BRIEF – Transcribe exactly the lines that fall between the one holding "Anterior (59, 998)" and the one holding "Consultar as atividades da Semana 1", inclusive, from the entries below.

Saved entries:
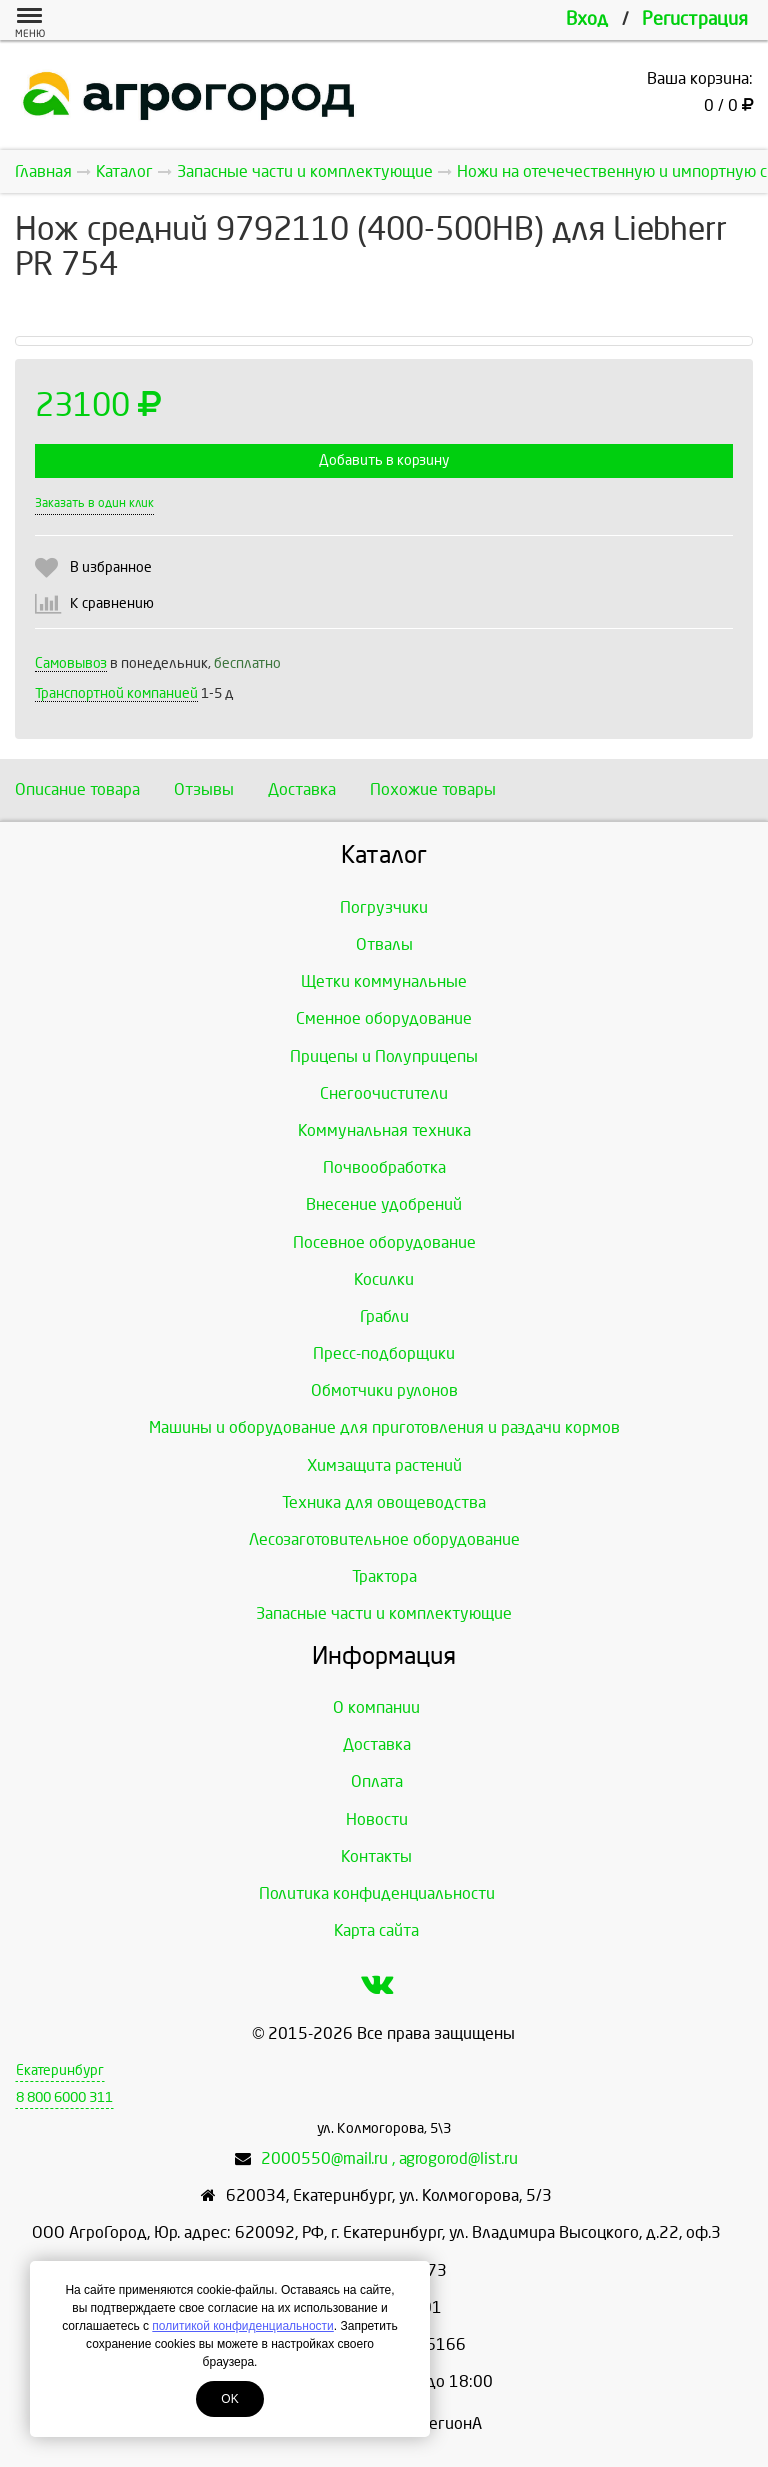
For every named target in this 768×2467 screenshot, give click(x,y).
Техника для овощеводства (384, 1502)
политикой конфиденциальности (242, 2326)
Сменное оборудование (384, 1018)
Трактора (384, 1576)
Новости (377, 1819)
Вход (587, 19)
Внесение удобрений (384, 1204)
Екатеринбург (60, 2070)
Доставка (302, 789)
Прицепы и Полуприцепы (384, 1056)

--

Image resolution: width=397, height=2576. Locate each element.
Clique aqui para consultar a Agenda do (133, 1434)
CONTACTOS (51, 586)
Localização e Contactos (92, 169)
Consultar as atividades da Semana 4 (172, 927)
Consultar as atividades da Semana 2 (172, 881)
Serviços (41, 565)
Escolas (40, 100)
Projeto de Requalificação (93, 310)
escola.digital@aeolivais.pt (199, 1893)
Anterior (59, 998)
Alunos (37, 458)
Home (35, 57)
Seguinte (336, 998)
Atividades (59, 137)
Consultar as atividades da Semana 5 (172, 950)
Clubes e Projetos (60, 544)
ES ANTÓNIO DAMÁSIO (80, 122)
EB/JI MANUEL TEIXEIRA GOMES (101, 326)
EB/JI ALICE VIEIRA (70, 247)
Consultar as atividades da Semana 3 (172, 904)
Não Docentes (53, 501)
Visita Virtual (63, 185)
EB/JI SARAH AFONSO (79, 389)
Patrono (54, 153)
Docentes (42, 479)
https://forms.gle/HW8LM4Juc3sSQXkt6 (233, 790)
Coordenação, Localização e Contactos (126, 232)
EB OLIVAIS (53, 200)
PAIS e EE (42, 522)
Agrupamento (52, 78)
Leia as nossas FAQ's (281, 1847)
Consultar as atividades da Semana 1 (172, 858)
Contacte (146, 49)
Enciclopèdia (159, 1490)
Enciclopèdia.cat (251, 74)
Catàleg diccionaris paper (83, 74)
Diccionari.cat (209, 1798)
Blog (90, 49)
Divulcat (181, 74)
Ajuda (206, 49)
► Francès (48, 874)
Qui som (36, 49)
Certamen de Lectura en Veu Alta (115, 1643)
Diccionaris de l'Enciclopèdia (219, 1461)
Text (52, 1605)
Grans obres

ANSWER SECTION –
Anterior (59, 998)
Alunos (37, 458)
Home (35, 57)
Seguinte (336, 998)
Atividades (59, 137)
Consultar as atividades da Semana 5 (172, 950)
Clubes e Projetos (60, 544)
ES ANTÓNIO DAMÁSIO (80, 122)
EB/JI MANUEL TEIXEIRA GOMES (101, 326)
EB/JI ALICE VIEIRA (70, 247)
Consultar as atividades da Semana 3 (172, 904)
Não Docentes (53, 501)
Visita Virtual (63, 185)
EB/JI SARAH AFONSO (79, 389)
Patrono (54, 153)
Docentes (42, 479)
https://forms.gle/HW8LM4Juc3sSQXkt6 (233, 790)
Coordenação, Localização e Contactos (126, 232)
EB OLIVAIS (53, 200)
PAIS e EE (42, 522)
Agrupamento (52, 78)
Leia as nossas FAQ's (281, 1847)
Consultar as atividades da Semana 1 (172, 858)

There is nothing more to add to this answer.